Records shown:
--------------------------------------------------

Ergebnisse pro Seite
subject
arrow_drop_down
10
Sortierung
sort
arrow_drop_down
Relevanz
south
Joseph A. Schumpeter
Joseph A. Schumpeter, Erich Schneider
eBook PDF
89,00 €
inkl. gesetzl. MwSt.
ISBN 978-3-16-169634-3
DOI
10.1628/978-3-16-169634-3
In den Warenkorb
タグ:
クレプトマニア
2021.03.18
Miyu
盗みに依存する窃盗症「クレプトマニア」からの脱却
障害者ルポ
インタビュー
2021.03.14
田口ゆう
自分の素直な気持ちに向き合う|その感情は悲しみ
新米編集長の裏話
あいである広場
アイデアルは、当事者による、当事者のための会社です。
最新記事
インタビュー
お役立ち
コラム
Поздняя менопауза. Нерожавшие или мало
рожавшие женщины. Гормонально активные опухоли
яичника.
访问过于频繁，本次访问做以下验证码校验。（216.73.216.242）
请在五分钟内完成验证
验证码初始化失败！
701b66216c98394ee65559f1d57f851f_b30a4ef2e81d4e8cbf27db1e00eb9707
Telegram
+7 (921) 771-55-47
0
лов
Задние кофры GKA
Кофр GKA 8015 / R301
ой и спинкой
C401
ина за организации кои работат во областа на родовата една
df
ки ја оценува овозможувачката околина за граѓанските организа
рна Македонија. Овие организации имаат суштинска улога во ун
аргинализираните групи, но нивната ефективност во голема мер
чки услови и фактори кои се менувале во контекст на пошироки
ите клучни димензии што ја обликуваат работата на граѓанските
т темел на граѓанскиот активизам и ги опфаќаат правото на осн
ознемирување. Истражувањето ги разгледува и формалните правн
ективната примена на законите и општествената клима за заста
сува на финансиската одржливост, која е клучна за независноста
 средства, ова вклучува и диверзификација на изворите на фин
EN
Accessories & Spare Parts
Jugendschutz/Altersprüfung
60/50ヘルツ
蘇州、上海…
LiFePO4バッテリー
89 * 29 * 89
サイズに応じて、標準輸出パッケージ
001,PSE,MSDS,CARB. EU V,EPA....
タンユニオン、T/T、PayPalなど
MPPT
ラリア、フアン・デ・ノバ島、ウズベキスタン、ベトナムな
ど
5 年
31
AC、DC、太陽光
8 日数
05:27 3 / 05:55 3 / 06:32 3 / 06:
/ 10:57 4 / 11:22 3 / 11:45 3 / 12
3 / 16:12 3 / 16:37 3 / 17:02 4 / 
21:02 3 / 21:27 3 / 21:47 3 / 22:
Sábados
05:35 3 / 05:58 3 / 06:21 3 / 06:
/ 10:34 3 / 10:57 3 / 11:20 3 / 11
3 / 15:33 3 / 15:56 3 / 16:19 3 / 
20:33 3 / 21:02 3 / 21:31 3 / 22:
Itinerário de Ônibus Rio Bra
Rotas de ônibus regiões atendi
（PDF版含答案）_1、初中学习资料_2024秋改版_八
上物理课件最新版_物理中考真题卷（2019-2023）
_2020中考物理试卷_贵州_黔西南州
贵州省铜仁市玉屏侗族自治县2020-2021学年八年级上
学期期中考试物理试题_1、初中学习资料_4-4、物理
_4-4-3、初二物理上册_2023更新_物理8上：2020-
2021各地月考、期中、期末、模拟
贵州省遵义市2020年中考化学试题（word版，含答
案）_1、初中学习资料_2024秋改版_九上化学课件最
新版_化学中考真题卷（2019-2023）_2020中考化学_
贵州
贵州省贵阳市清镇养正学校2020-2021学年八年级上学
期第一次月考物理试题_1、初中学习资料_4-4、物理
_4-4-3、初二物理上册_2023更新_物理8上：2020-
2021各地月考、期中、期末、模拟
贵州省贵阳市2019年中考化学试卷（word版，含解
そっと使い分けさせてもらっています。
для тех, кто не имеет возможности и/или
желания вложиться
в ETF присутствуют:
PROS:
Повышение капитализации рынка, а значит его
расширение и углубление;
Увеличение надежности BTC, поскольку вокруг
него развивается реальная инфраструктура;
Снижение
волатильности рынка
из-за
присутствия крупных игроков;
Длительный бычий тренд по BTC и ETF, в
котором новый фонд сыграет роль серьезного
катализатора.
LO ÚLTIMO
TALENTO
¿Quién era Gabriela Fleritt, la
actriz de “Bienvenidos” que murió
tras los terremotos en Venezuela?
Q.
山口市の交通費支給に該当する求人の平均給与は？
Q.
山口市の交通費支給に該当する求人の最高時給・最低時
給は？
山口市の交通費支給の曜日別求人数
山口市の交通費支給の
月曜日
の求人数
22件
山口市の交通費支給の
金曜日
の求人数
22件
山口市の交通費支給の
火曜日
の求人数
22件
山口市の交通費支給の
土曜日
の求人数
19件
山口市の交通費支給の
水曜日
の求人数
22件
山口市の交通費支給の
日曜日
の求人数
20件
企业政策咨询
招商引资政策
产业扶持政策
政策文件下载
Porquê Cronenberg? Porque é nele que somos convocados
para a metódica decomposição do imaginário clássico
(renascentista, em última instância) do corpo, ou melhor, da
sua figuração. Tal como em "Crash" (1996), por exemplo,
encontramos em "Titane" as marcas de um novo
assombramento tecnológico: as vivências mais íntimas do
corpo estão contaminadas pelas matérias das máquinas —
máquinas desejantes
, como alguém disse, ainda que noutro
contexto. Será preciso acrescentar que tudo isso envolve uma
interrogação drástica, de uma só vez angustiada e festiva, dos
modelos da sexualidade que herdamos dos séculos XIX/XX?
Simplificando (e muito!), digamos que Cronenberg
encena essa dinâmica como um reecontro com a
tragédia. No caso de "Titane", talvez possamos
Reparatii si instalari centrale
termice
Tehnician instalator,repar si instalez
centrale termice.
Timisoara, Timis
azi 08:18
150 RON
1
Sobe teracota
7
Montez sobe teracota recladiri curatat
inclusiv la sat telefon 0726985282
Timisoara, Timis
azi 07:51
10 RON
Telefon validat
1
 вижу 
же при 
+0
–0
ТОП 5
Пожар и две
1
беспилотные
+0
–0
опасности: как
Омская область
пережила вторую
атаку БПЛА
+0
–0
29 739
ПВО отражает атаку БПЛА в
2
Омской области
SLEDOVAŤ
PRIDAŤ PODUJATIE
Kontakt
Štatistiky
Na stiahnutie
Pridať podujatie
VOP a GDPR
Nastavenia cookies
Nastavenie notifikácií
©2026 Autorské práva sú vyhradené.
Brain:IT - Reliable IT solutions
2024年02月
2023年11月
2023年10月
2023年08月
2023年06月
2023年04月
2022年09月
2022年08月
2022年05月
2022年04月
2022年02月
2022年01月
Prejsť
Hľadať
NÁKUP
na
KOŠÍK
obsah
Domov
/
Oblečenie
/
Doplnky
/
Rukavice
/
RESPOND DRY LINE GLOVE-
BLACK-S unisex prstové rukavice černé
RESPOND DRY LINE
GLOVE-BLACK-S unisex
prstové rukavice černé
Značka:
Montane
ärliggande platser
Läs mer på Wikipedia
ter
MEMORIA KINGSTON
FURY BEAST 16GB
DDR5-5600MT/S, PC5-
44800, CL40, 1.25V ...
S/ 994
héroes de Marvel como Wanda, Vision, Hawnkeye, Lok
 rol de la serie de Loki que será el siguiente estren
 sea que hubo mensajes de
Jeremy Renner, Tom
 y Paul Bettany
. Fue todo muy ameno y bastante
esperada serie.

--------------------------------------------------

Exercise objective:
Word for word, restate the lines of the data above that fall between the line holding "práva sú vyhradené." and the line holding "BLACK-S unisex prstové rukavice černé", inclusive, and no other lines.

Solved problem:
©2026 Autorské práva sú vyhradené.
Brain:IT - Reliable IT solutions
2024年02月
2023年11月
2023年10月
2023年08月
2023年06月
2023年04月
2022年09月
2022年08月
2022年05月
2022年04月
2022年02月
2022年01月
Prejsť
Hľadať
NÁKUP
na
KOŠÍK
obsah
Domov
/
Oblečenie
/
Doplnky
/
Rukavice
/
RESPOND DRY LINE GLOVE-
BLACK-S unisex prstové rukavice černé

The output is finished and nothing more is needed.